Jaurès et la "sublime géométrie de l'espace"

Jaures3 " Le grand avantage de la géométrie de l'espace, est qu'il lui suffit, pour exprimer et permettre cette infinie liberté, des trois dimensions, c'est-à-dire que la pure puissance de l'être et de la quantité, sans rien perdre de son infinité, est soumise à une détermination absolue et passe toute entière sous la loi de la forme. C'est ce qui fait la beauté du volume, lequel enveloppe la quantité indéterminée et infinie dans des limites définies, et la beauté par excellence de la sphère en qui tous les points de la quantité indéfinie, soumis à des relations définies et intelligibles, participent de la détermination absolue. La sphère c'est l'espace, c'est-à-dire l'infinie puissance de l'être, soumis par la riche simplicité de rapports harmonieux, à l'absolue perfection de la forme et de la loi.
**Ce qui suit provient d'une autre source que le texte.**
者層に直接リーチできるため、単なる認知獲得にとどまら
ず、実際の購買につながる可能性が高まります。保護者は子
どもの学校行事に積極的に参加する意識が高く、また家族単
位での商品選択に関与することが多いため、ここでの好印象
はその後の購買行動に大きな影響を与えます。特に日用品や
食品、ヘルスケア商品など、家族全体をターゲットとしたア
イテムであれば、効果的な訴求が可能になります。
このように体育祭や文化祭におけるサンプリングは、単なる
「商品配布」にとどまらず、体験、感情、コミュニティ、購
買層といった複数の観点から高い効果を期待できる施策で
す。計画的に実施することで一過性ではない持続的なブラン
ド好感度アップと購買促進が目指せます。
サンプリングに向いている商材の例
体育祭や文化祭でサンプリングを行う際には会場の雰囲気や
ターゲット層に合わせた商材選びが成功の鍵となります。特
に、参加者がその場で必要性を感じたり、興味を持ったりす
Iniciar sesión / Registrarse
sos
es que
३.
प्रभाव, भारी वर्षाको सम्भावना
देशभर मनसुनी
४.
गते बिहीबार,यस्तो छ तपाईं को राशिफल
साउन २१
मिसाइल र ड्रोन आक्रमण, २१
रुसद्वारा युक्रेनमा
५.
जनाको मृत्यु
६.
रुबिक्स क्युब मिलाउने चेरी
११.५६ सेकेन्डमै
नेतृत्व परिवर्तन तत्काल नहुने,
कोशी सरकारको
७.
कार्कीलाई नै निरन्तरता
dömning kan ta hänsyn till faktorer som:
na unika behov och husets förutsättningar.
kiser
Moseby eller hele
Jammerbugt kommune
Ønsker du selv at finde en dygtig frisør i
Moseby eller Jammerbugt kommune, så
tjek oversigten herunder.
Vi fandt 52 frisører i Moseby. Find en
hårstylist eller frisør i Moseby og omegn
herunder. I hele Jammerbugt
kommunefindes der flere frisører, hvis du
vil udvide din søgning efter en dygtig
Il ne faut donc pas confondre l'infini avec l'indéterminé et l'inconnaissable, puisque, dans l'ordre de la grandeur, il suffit de trois perpendiculaires pour déterminer l'infini sans l'altérer. " Jean Jaurès

Extrait de l'introduction de Jacques Cheminade du livre "De la réalité du monde sensible" de Jean Jaurès, p. 19, éditions Alcuin, juin 1994.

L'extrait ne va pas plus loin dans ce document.